Abeer Singh Godhwani (formerly known as Karan Godhwani) is an Indian television actor. He is known for his portrayal of Vicky Bhalla in the comedy romance Jugni Chali Jalandhar, NK in the romantic drama Iss Pyaar Ko Kya Naam Doon?, Johnny in the light-hearted comedy Jeannie Aur Juju, Vikram Rathi in the popular serial Diya Aur Baati Hum, Kushal in the sitcom TV, Biwi aur Main and Kishan in the television series Agnifera. He was also seen in the romantic shows Dil Se Dil Tak and Kasam Tere Pyaar Ki.

Career 
He started his career, portraying the role of The NRI VikramJeet aka Vicky Bhalla in Sab TV's Comedy/Drama, jugni-chali-jalandhar. He Then Played the street smart, Adi in Color's Show, Rang badalti Odhani. He played in Zee TV's show Sanjog Se Bani Sangini as Shankar. He then entered Star Plus's Iss Pyaar Ko Kya Naam Doon? as N.K.

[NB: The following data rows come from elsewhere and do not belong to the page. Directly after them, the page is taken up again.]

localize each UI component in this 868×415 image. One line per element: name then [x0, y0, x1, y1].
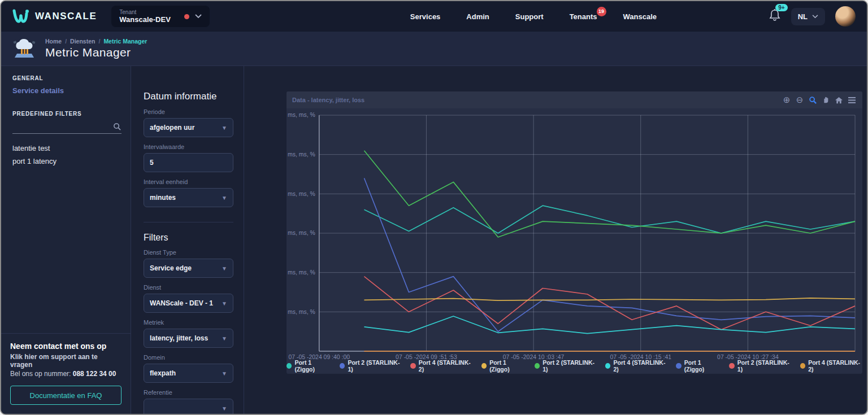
line-chart[interactable]: .00 ms, ms, %.00 ms, ms, %.00 ms, ms, %.… — [287, 108, 862, 360]
tenant-label: Tenant — [119, 9, 171, 15]
language-selector[interactable]: NL — [791, 8, 825, 25]
chevron-down-icon: ▼ — [222, 405, 227, 412]
legend-dot — [729, 363, 734, 369]
legend-dot — [340, 363, 345, 369]
svg-text:.00 ms, ms, %: .00 ms, ms, % — [287, 112, 315, 118]
breadcrumb-diensten[interactable]: Diensten — [70, 38, 95, 45]
brand-name: WANSCALE — [35, 11, 97, 22]
search-icon — [113, 123, 121, 131]
legend-item[interactable]: Port 1 (Ziggo) — [676, 359, 721, 373]
breadcrumb-home[interactable]: Home — [45, 38, 62, 45]
dienst-type-label: Dienst Type — [144, 249, 233, 256]
chevron-down-icon: ▼ — [222, 370, 227, 377]
legend-label: Port 2 (STARLINK-1) — [542, 359, 597, 373]
tenant-selector[interactable]: Tenant Wanscale-DEV — [111, 6, 210, 27]
svg-text:.00 ms, ms, %: .00 ms, ms, % — [287, 309, 315, 315]
chart-region: Data - latency, jitter, loss ⊕ ⊖ — [244, 66, 867, 414]
search-input[interactable] — [12, 123, 113, 131]
svg-text:.00 ms, ms, %: .00 ms, ms, % — [287, 269, 315, 276]
navbar-right: 9+ NL — [769, 6, 856, 27]
date-section-title: Datum informatie — [144, 91, 233, 102]
chart-modebar: ⊕ ⊖ — [782, 95, 857, 105]
sidebar-item-service-details[interactable]: Service details — [12, 86, 121, 95]
tenants-count-badge: 19 — [597, 7, 606, 16]
legend-item[interactable]: Port 2 (STARLINK-1) — [729, 359, 791, 373]
tenant-value: Wanscale-DEV — [119, 15, 171, 24]
series-line[interactable] — [364, 206, 855, 233]
nav-item-wanscale[interactable]: Wanscale — [623, 12, 657, 21]
contact-support-link[interactable]: Klik hier om support aan te vragen — [10, 353, 121, 369]
nav-item-services[interactable]: Services — [410, 12, 441, 21]
dienst-type-select[interactable]: Service edge▼ — [144, 259, 233, 278]
chevron-down-icon: ▼ — [222, 300, 227, 307]
contact-phone-line: Bel ons op nummer: 088 122 34 00 — [10, 370, 121, 378]
series-line[interactable] — [364, 298, 855, 300]
referentie-select[interactable]: ▼ — [144, 399, 233, 414]
legend-item[interactable]: Port 4 (STARLINK-2) — [605, 359, 667, 373]
chevron-down-icon: ▼ — [222, 335, 227, 342]
series-line[interactable] — [364, 316, 855, 334]
interval-value-input[interactable] — [150, 159, 227, 167]
brand-logo[interactable]: WANSCALE — [12, 9, 97, 24]
pan-icon[interactable] — [821, 95, 831, 105]
filter-list-item[interactable]: latentie test — [12, 142, 121, 155]
chevron-down-icon — [195, 14, 202, 19]
legend-item[interactable]: Port 4 (STARLINK-2) — [800, 359, 862, 373]
chevron-down-icon: ▼ — [222, 125, 227, 131]
notifications-count-badge: 9+ — [775, 4, 787, 11]
filter-form-panel: Datum informatie Periode afgelopen uur▼ … — [131, 66, 244, 414]
metriek-select[interactable]: latency, jitter, loss▼ — [144, 329, 233, 348]
nav-item-tenants[interactable]: Tenants 19 — [570, 12, 597, 21]
legend-item[interactable]: Port 4 (STARLINK-2) — [410, 359, 472, 373]
contact-section: Neem contact met ons op Klik hier om sup… — [1, 333, 131, 414]
zoom-select-icon[interactable] — [808, 95, 818, 105]
tenant-status-dot — [184, 14, 189, 19]
predefined-filter-search — [12, 123, 121, 134]
cloud-data-icon — [11, 37, 37, 60]
legend-label: Port 1 (Ziggo) — [294, 359, 331, 373]
chevron-down-icon — [812, 15, 818, 19]
domein-select[interactable]: flexpath▼ — [144, 364, 233, 383]
chart-header: Data - latency, jitter, loss ⊕ ⊖ — [287, 91, 862, 108]
chart-card: Data - latency, jitter, loss ⊕ ⊖ — [287, 91, 862, 374]
periode-select[interactable]: afgelopen uur▼ — [144, 118, 233, 137]
legend-dot — [605, 363, 610, 369]
legend-dot — [800, 363, 805, 369]
filter-list-item[interactable]: port 1 latency — [12, 155, 121, 168]
interval-unit-label: Interval eenheid — [144, 178, 233, 185]
top-navbar: WANSCALE Tenant Wanscale-DEV Services Ad… — [1, 1, 867, 32]
legend-label: Port 4 (STARLINK-2) — [613, 359, 667, 373]
legend-dot — [287, 363, 292, 369]
chart-plot-area[interactable]: .00 ms, ms, %.00 ms, ms, %.00 ms, ms, %.… — [287, 108, 862, 360]
zoom-out-icon[interactable]: ⊖ — [795, 95, 805, 105]
legend-label: Port 2 (STARLINK-1) — [737, 359, 792, 373]
menu-icon[interactable] — [847, 95, 857, 105]
legend-label: Port 1 (Ziggo) — [684, 359, 721, 373]
interval-unit-select[interactable]: minutes▼ — [144, 188, 233, 207]
nav-item-support[interactable]: Support — [515, 12, 544, 21]
documentation-faq-button[interactable]: Documentatie en FAQ — [10, 386, 121, 405]
notifications-button[interactable]: 9+ — [769, 8, 781, 24]
series-line[interactable] — [364, 178, 855, 332]
legend-item[interactable]: Port 1 (Ziggo) — [287, 359, 331, 373]
language-value: NL — [798, 12, 808, 21]
legend-item[interactable]: Port 2 (STARLINK-1) — [535, 359, 597, 373]
legend-dot — [535, 363, 540, 369]
user-avatar[interactable] — [835, 6, 856, 27]
legend-dot — [676, 363, 681, 369]
legend-item[interactable]: Port 1 (Ziggo) — [481, 359, 526, 373]
svg-text:.00 ms, ms, %: .00 ms, ms, % — [287, 151, 315, 158]
zoom-in-icon[interactable]: ⊕ — [782, 95, 792, 105]
section-divider — [144, 222, 233, 222]
sidebar-predefined-heading: PREDEFINED FILTERS — [12, 111, 121, 117]
app-window: WANSCALE Tenant Wanscale-DEV Services Ad… — [0, 0, 868, 415]
nav-item-admin[interactable]: Admin — [466, 12, 489, 21]
home-icon[interactable] — [834, 95, 844, 105]
legend-label: Port 1 (Ziggo) — [489, 359, 526, 373]
dienst-label: Dienst — [144, 284, 233, 291]
interval-value-label: Intervalwaarde — [144, 143, 233, 150]
dienst-select[interactable]: WANScale - DEV - 1▼ — [144, 294, 233, 313]
legend-item[interactable]: Port 2 (STARLINK-1) — [340, 359, 402, 373]
sidebar: GENERAL Service details PREDEFINED FILTE… — [1, 66, 131, 414]
chart-legend: Port 1 (Ziggo)Port 2 (STARLINK-1)Port 4 … — [287, 360, 862, 374]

His next role came in the Colors TV's show Chhal-Sheh Aur Maat as Ranveer Jaiswal. Later on in the year 2013, He got the opportunity to play the magical, charming, funny, and handsome character Of Jin Johnny, In the Sab TV's Comedy, Jeannie Aur Juju. After That he got the role of Rahul Pyarelal in the Color's Show, Mrs. Pammi Pyarelal. He then reentered Jeannie Aur Juju in late 2013. After that he got to portray another Negative Role in Life Ok's Hum Ne Li Hai Shapath as a game boy super villain. He then Interacted with Sab TV again for his 3rd Time, another comedy show, Tu Mere agal bagal hai as Rohit, a negative role, but only for the beginning.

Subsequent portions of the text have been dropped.